Borrowers make the case for flexible covenants

Loan terms should give sponsors the freedom to execute business plans, argued borrower panellists at the recent CREFC Europe Spring Conference. Daniel Cunningham reports.

Pricing is not necessarily a borrower’s main consideration when agreeing a real estate loan, delegates at the Commercial Real Estate Finance Council Europe’s spring conference in London heard last month. Rather, having a lender that is prepared to structure a deal with flexible covenants is most highly prized, said those on the borrower side of the stage during a lender/borrower debate.

Margin, explained Lars Kreutzmann, senior vice-president with Swiss private markets investment manager Partners Group, is just one element to consider:

“Pricing does matter, but pricing overall for real estate investors is quite favourable. We are active in the value-add space, so covenants are the most important thing, as well as a reliable banking relationship. If you have a lender who understands your business model and trusts what you’re doing, they will be more willing to provide flexible covenants which help you execute your business plan.”
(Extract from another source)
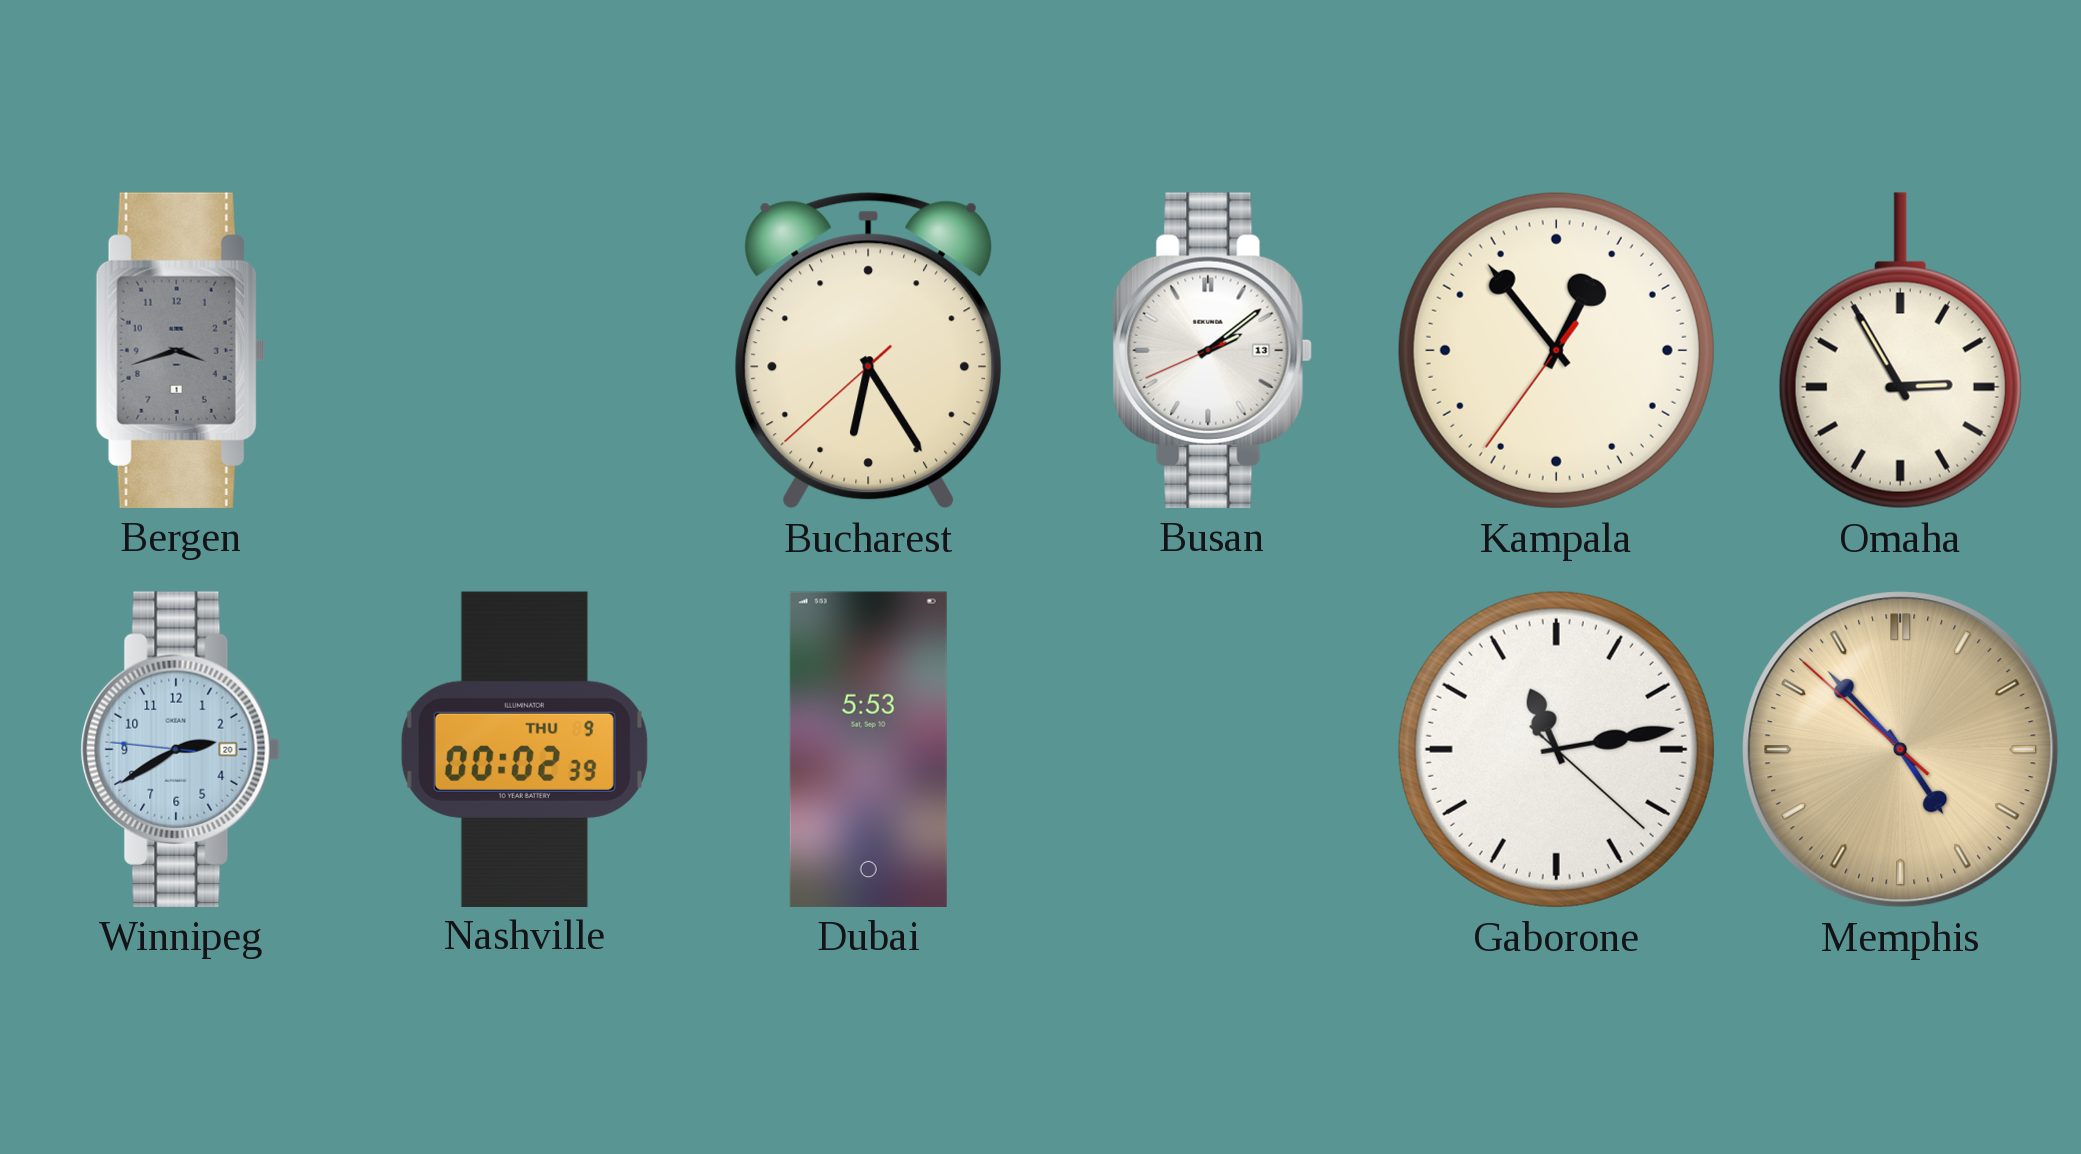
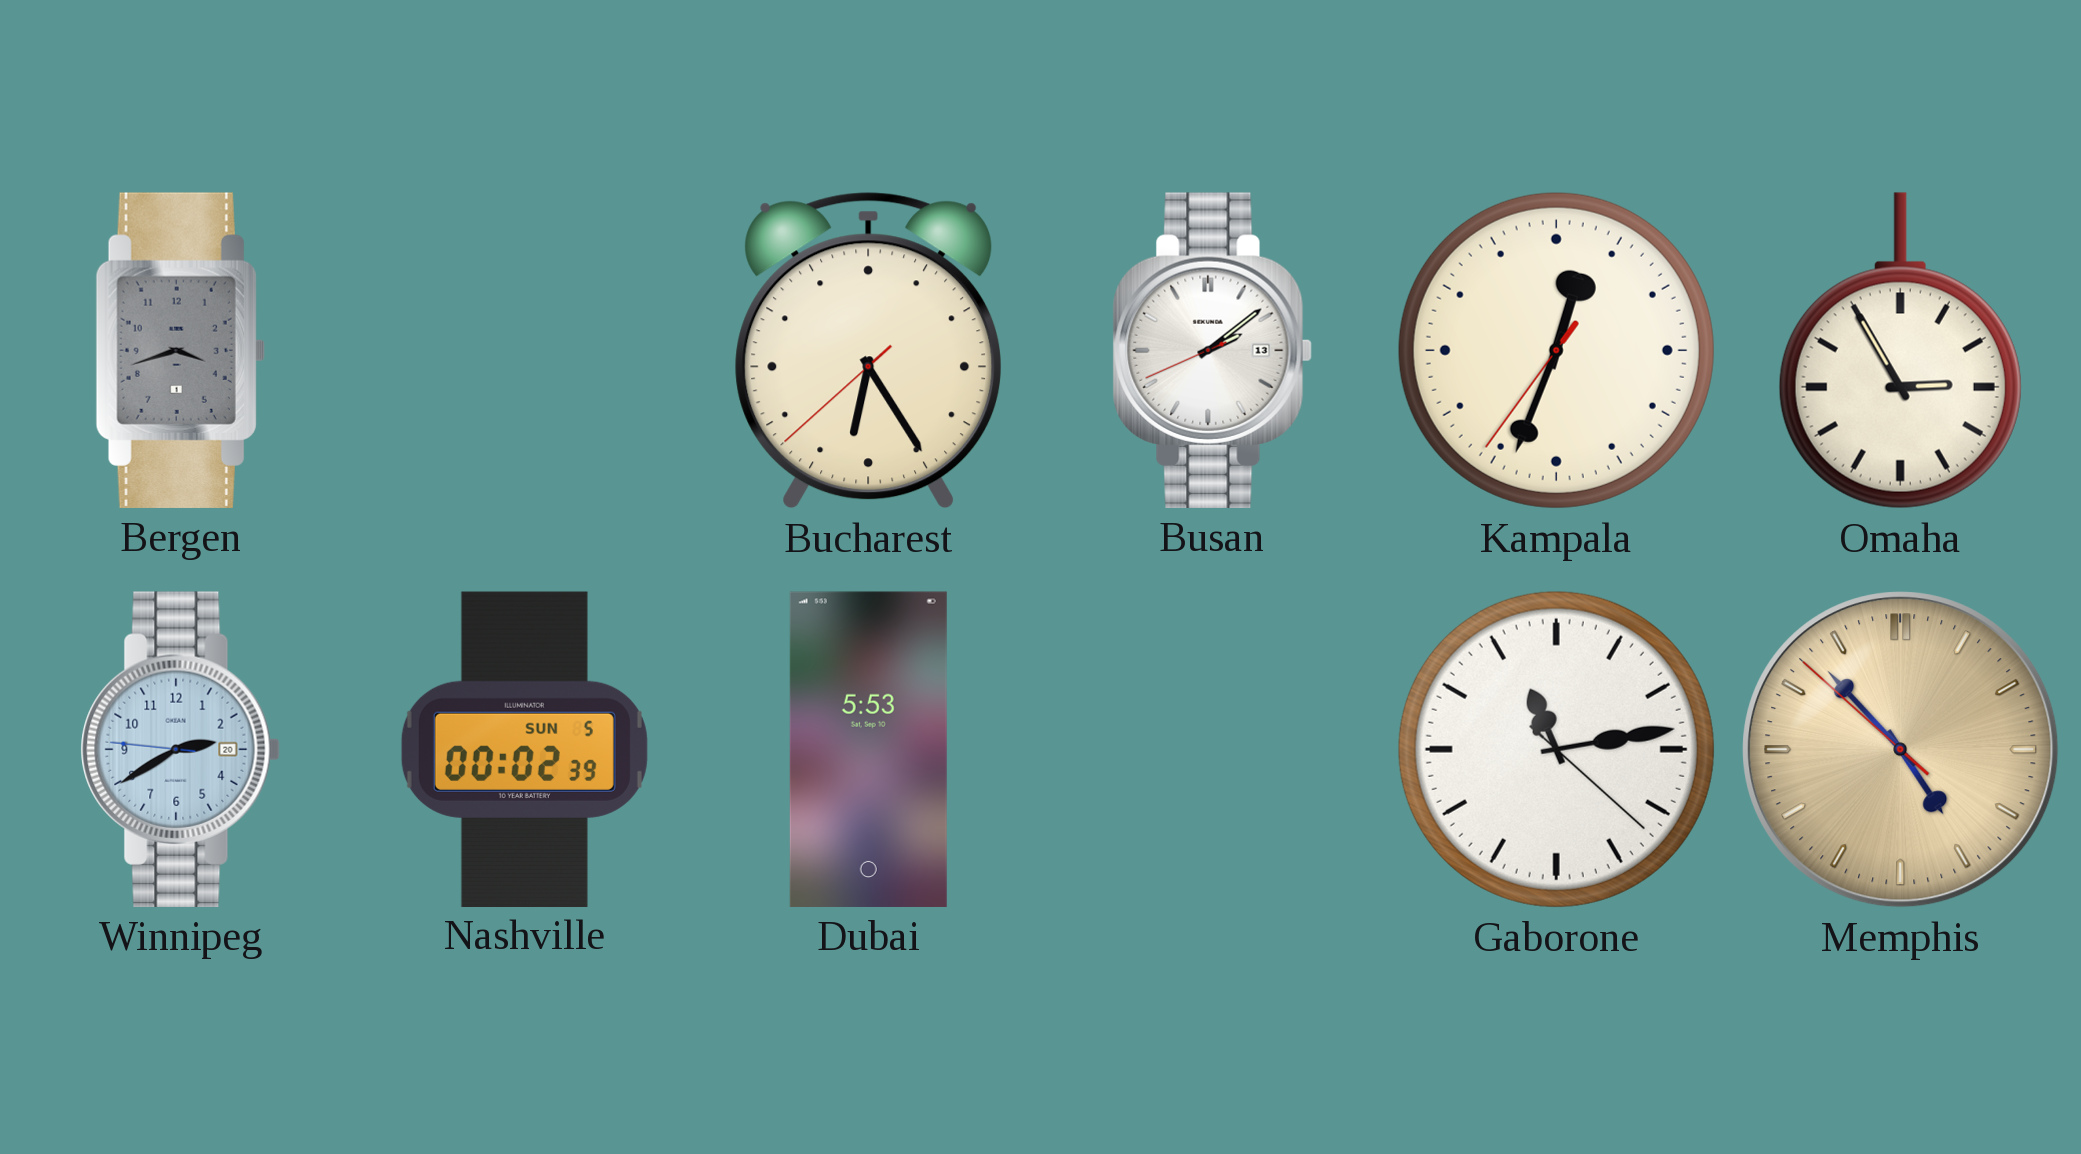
Kampala: 12:53 -> 12:33
Nashville date: THU 9 -> SUN 5
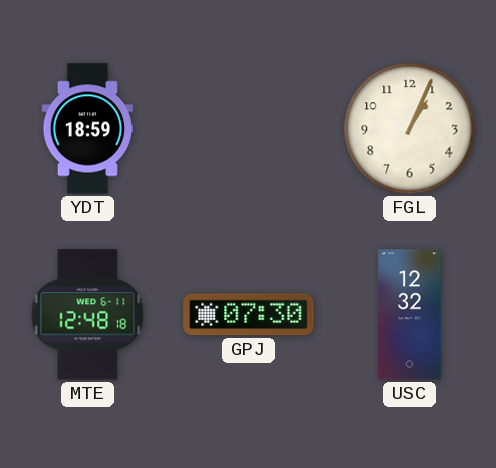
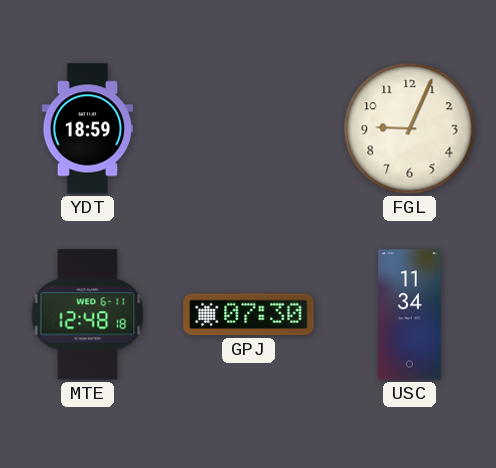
FGL: 1:04 -> 9:04
USC: 12:32 -> 11:34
An understanding of the collateral is crucial, agreed Morgan Garfield, managing director of UK shopping centre investor Ellandi. “Shopping centres are probably one of the tougher asset classes to underwrite, so pricing is pretty insignificant. What’s important is actually having lenders who roll their sleeves up and visit the asset; someone who is willing to understand the story and think through the loan structure.”

There is far more differentiation between lenders today than during the last cycle, when loans were designed by many banks to be put into “CMBS-land”, Garfield continued. “It used to be the same set of packages with the same documents. Now, there are different banks and lenders with different strategies.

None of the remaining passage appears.